- Opening Delimiter -
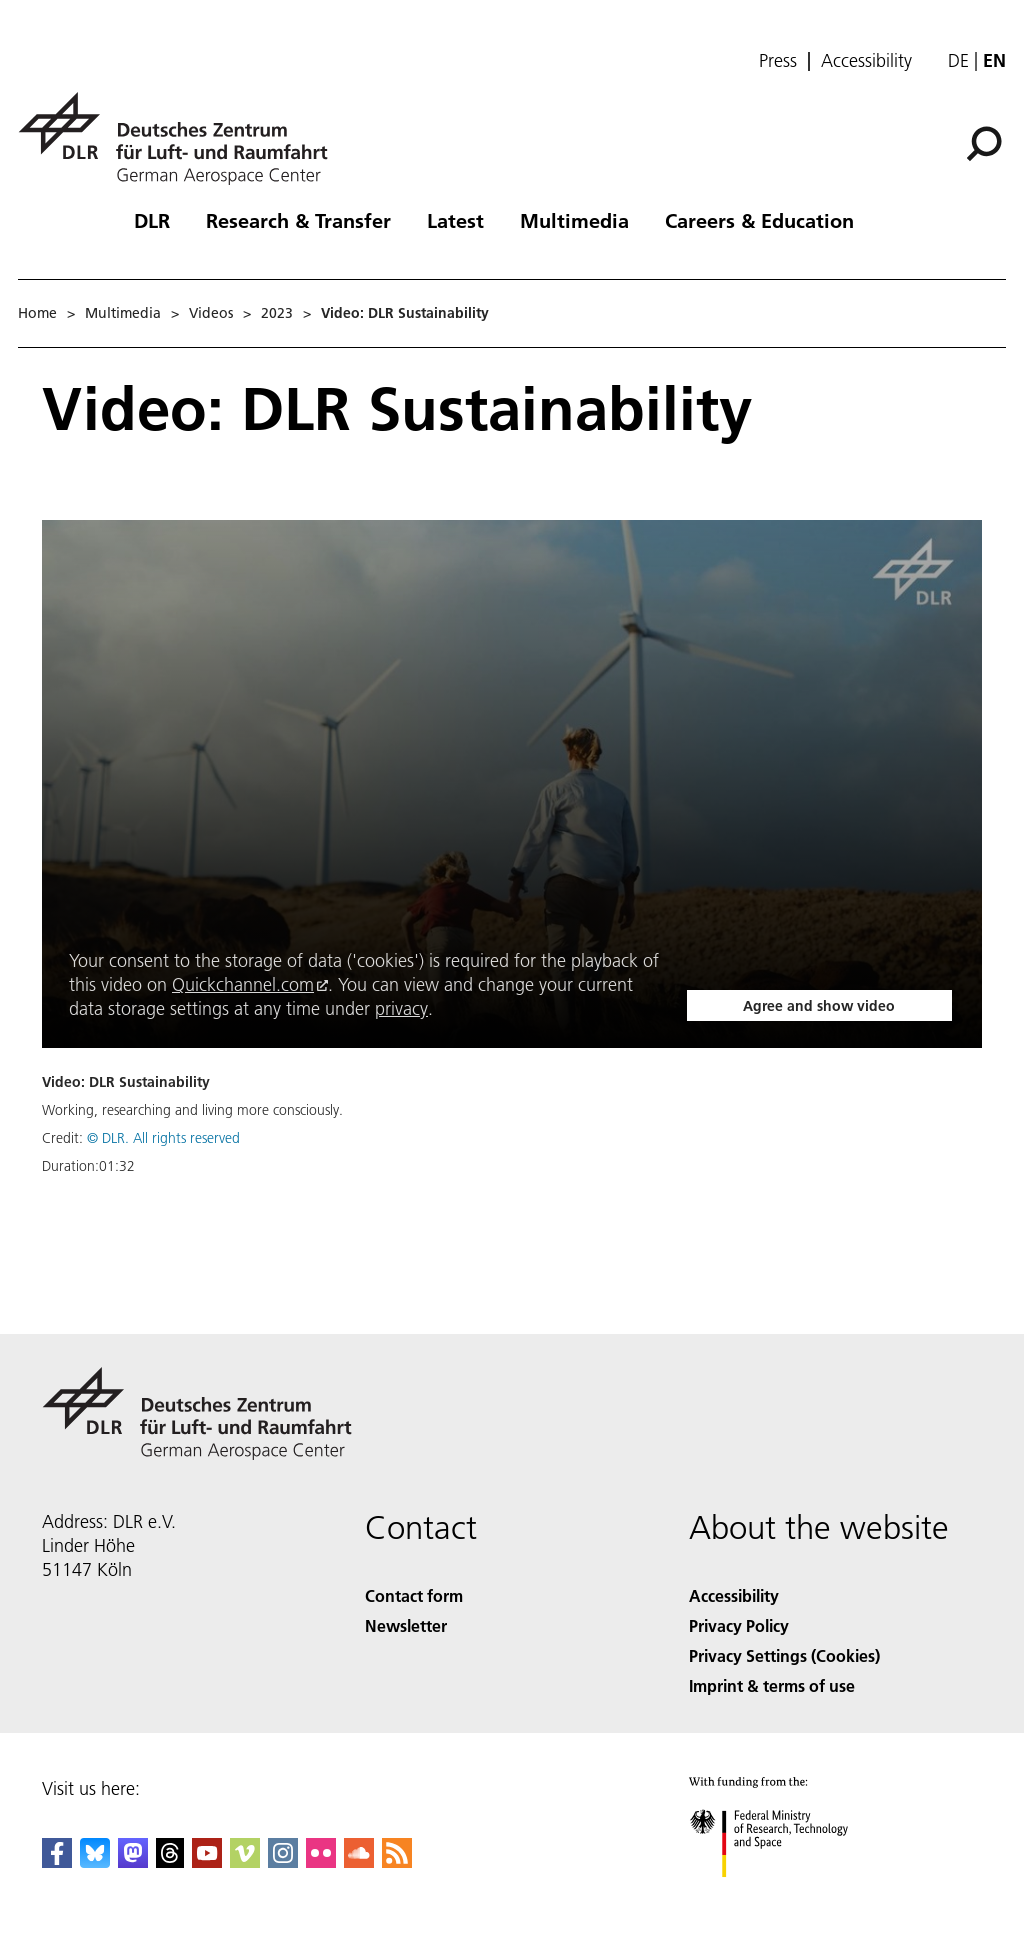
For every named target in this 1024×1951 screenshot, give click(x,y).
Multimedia (574, 220)
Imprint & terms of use (772, 1685)
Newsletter (406, 1625)
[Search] (984, 144)
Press (778, 61)
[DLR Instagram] (283, 1861)
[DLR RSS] (397, 1861)
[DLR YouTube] (207, 1861)
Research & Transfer (298, 220)
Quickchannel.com (243, 984)
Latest (455, 220)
- Closing Delimiter -
_Exercise directions_: In the copy, include each entry exactly as written and none of the pictures.

_Answer space_:
For every named target in this 1024×1951 screenshot, give click(x,y).
Multimedia (574, 220)
Imprint & terms of use (772, 1685)
Newsletter (406, 1625)
[Search] (984, 144)
Press (778, 61)
[DLR Instagram] (283, 1861)
[DLR RSS] (397, 1861)
[DLR YouTube] (207, 1861)
Research & Transfer (298, 220)
Quickchannel.com (243, 984)
Latest (455, 220)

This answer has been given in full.